Naxalbari captured the imagination of the Bengali middle class. Not only did a large number of young Bengalis join the movement, but many more also supported it silently. The scale of violence in Lalgarh was considerably less than that across West Bengal in the late 1960s. It was also more contained geographically, being restricted to the adivasi populations of the Medinipur region of West Bengal.
Yet, even as it was spread over a small area, the Lalgarh uprising had far more public support. Bhattacharya calls it a “new kind of Naxalism – one that combined mass movement with armed struggle”. The movement saw armed action by Maost cadre, but there were also road blockades, gheraos of security forces and police stations by large crowds of locals, and widespread anger against the ruling CPI(M), whose harmad gangs were often in the thick of things.
Moreover, the Lalgarh movement had a charismatic leader in Mallojula Koteswara Rao, aka Kishanji, who knew how to communicate the aims of his movement to the media. Till he was killed, Kishanji would play a daring game of cat and mouse with his mobile phone – “a lethal weapon in a guerrilla leader’s hand,” as Bhattacharya puts it. The device put him at great risk of detection by the police – but it also allowed him to reach many more people via the media.
Deeper details
In fact, one of the most intriguing things about the book is the descriptions of the author’s phone conversations with Kishanji. One such phone call turns into a debate on the ethics of the Maoists beheading Francis Indwar, an officer of the Jharkhand Police, in 2009. “You live in the city and don’t feel the despair and desperation of people living in a war zone,” argues Kishanji.
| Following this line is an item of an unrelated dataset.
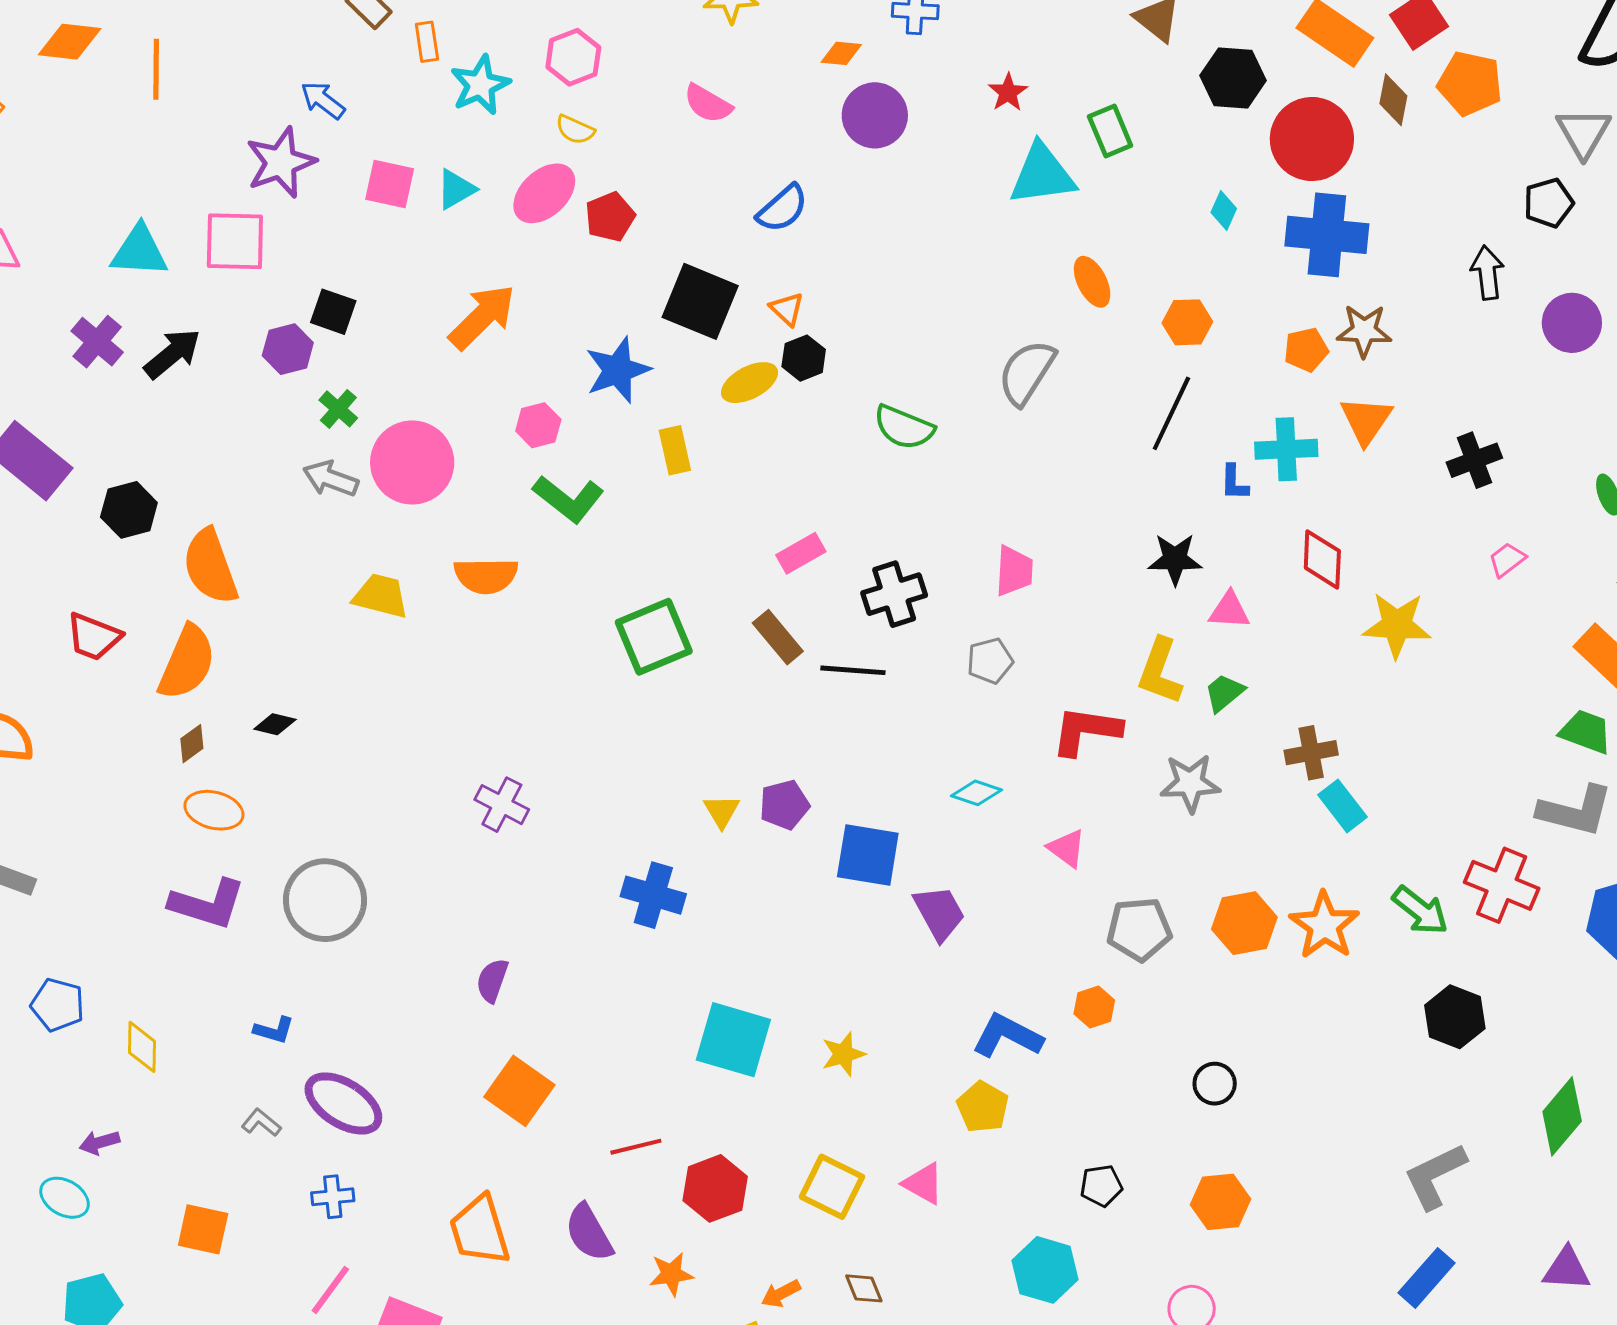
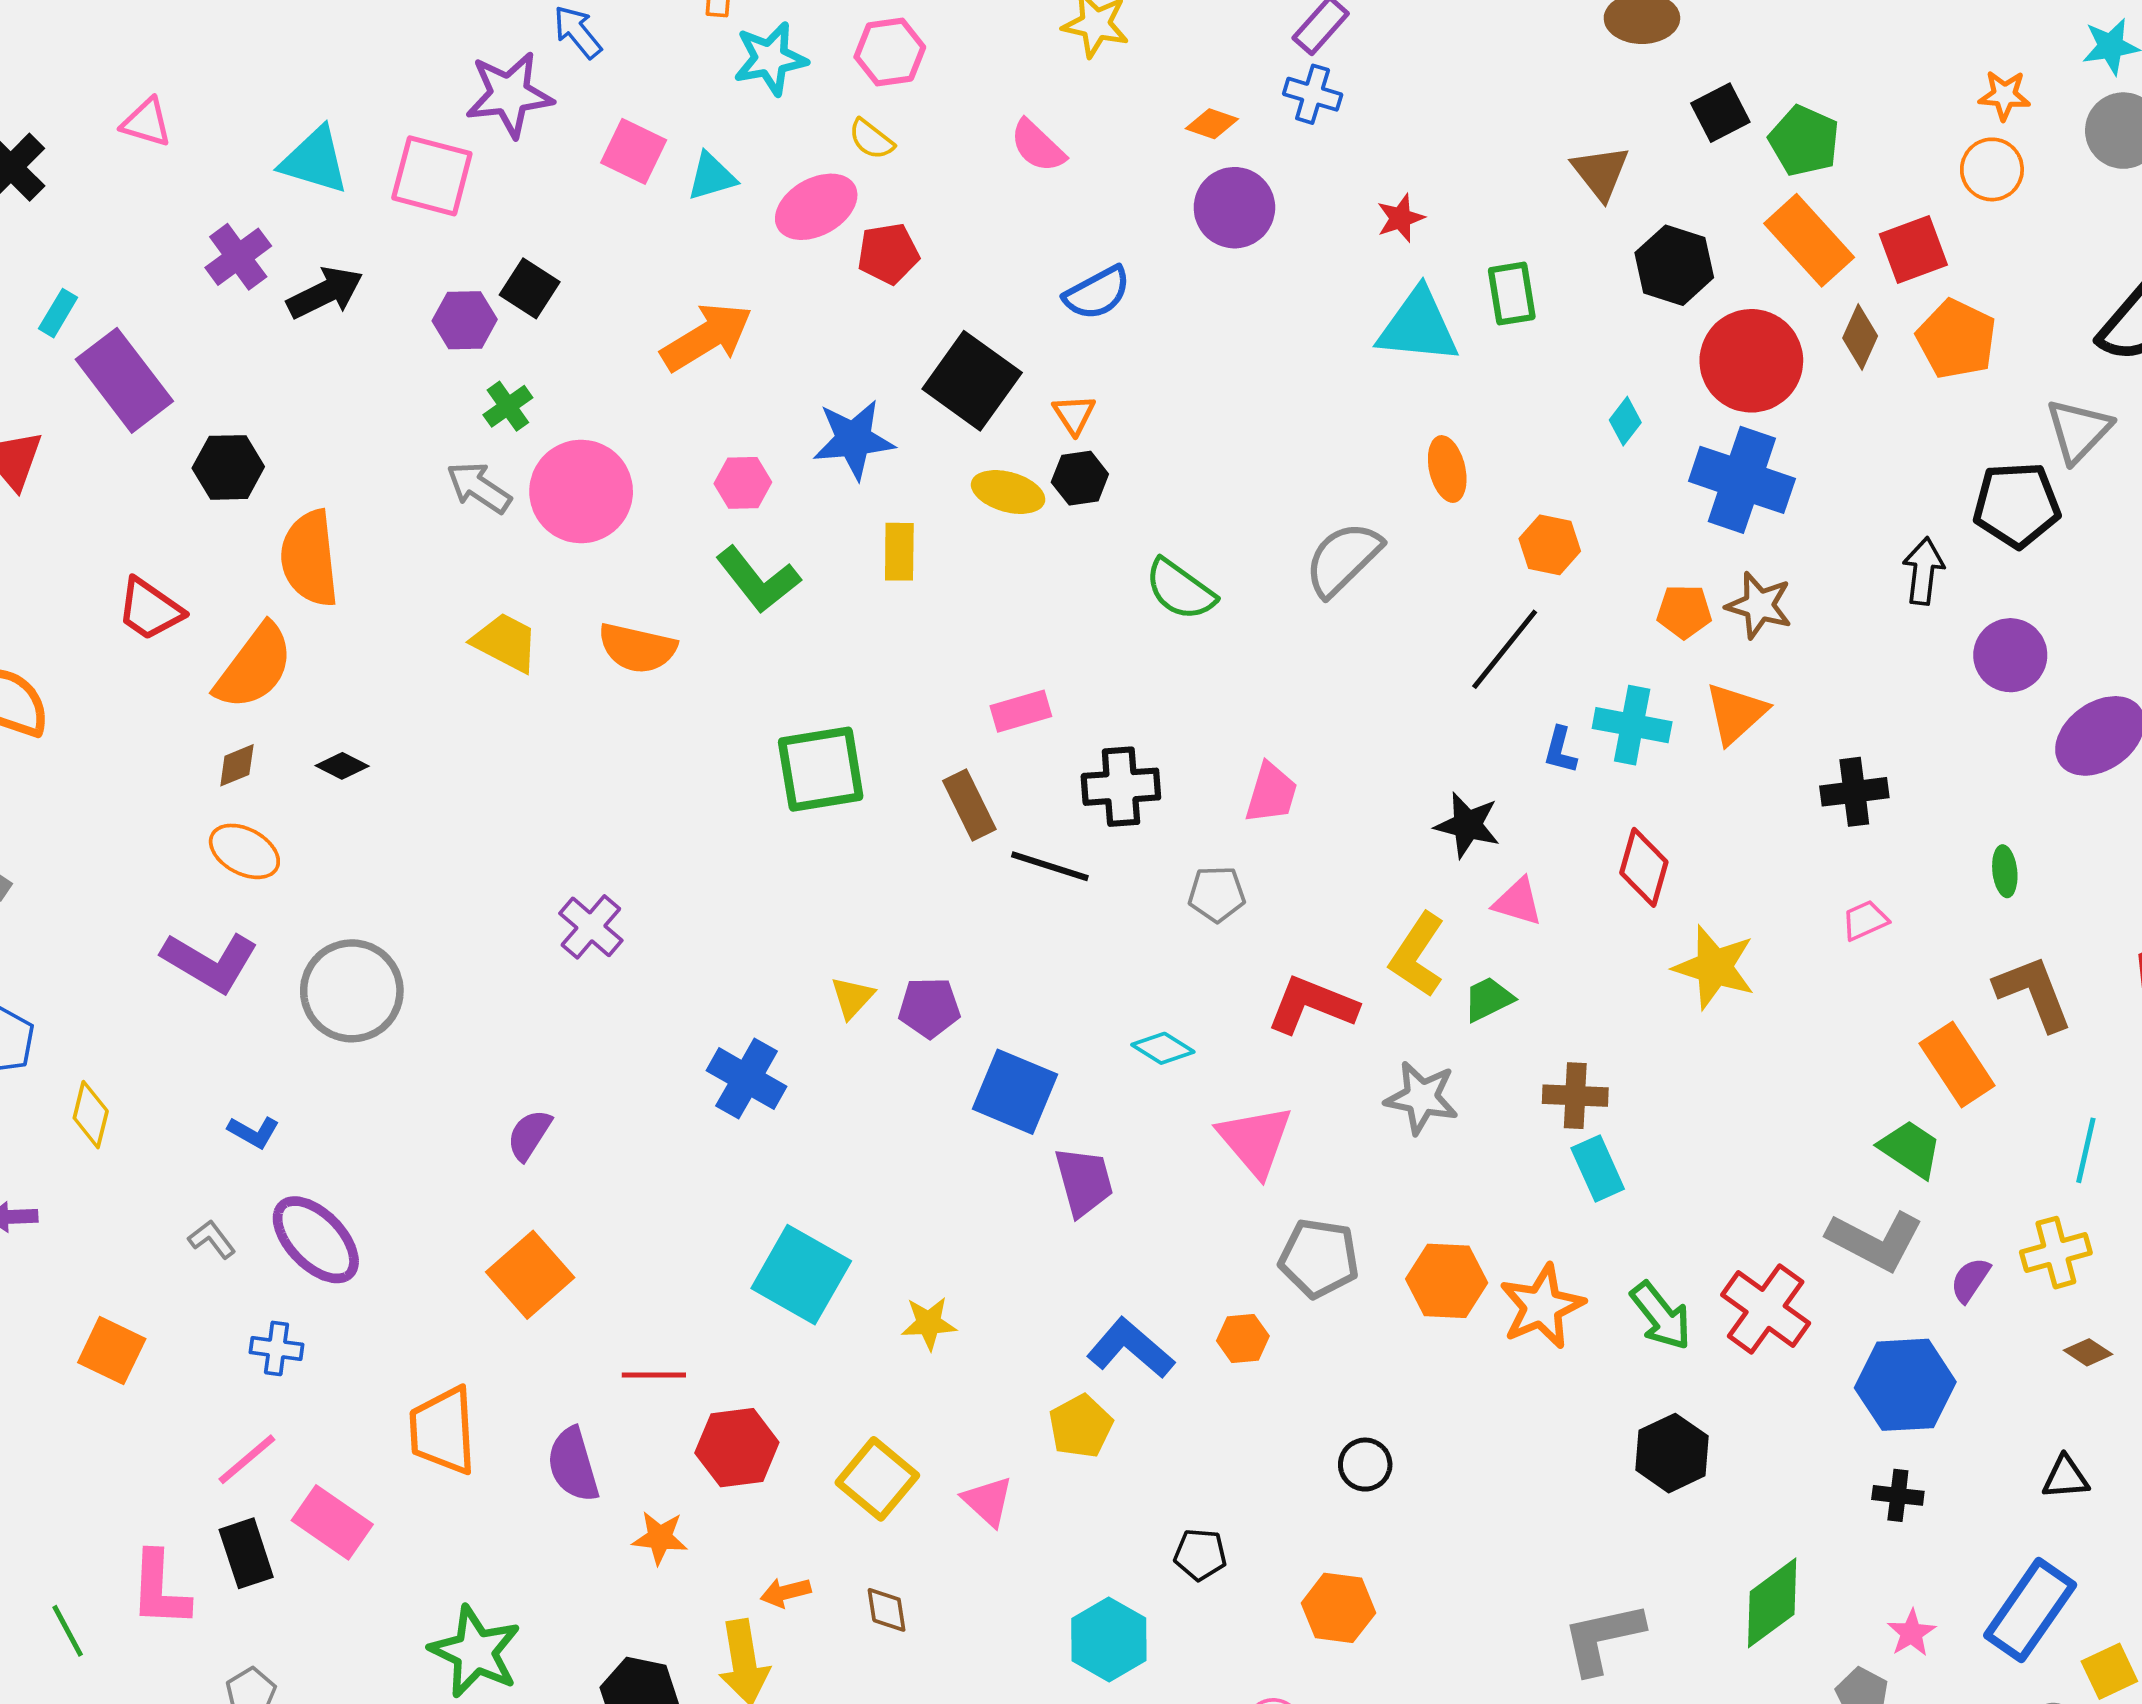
black pentagon: (1549, 203) -> (2017, 505), size x1.4
yellow ellipse: (749, 383) -> (1008, 492), turned 30
pink triangle: (1067, 848) -> (1255, 1140), size x1.6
But after a while, he takes Bhattacharya’s point. “Yes…we should review the act,” accepts Kishanji.
Bhattacharya’s narrative explores the moral complexities of the situation. The Maoists claimed to fight for the poor, yet, in 2010, low level cadre sabotaged a train track leading to the Jnaneswari Express being derailed. It gets darker. The West Bengal police knew about the sabotage and could have stopped the train in time, writes Bhattacharya. Yet, they allowed the accident to happen, for it would discredit the Maoists. A hundred and forty-one people died in the train derailment.
Aftermath
However, there is a happy ending of sorts to this tale with both combatants, the Maoists and the CPI(M), being beaten. In 2011, Mamata Banerjee’s Trinamool Congress defeated the CPI(M) in the Assembly elections. Although the Trinamool had at many times tactically coordinated with the Maoists in order to take on a common enemy, the CPI(M), once in power Banerjee turned coat. Kishanji was killed within a few months of her coming to power.
The Trinamool Congress then backed this up with development in the area. Bhattacharya writes of metalled roads, street lamps, water tanks, colleges, polytechnics and electrification by the end of Banerjee’s first term in 2016. In 2016, the TMC won all four Assembly seats in the new district. In 2017, the epicentre of the Lalgarh movement was made a separate district, Jhargram.
Bhattacharya’s prose is stilted at times. But the book more than makes up for it with the depth of detail it goes into. Even keen watchers of West Bengal’s politics, I suspect, will find much to learn from the book. And for anyone studying the phenomenon of Maoism in India – what former Prime Minister Manmohan Singh called the “biggest internal security challenge facing our country” – this book is a must-read.
Lalgarh and the Legend of Kishanji: Tales from India’s Maoist Movement, Snigdhendu Bhattacharya, HarperCollins India.